● **Activity**: Filter the records for "Chambre" and keep each line that has it.

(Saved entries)

# # #

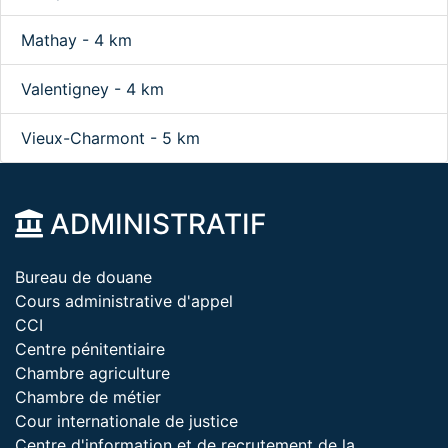
Mathay - 4 km
Valentigney - 4 km
Vieux-Charmont - 5 km
ADMINISTRATIF
Bureau de douane
Cours administrative d'appel
CCI
Centre pénitentiaire
Chambre agriculture
Chambre de métier
Cour internationale de justice
Centre d'information et de recrutement de la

# # #

● **Solved exercise**:
Chambre agriculture
Chambre de métier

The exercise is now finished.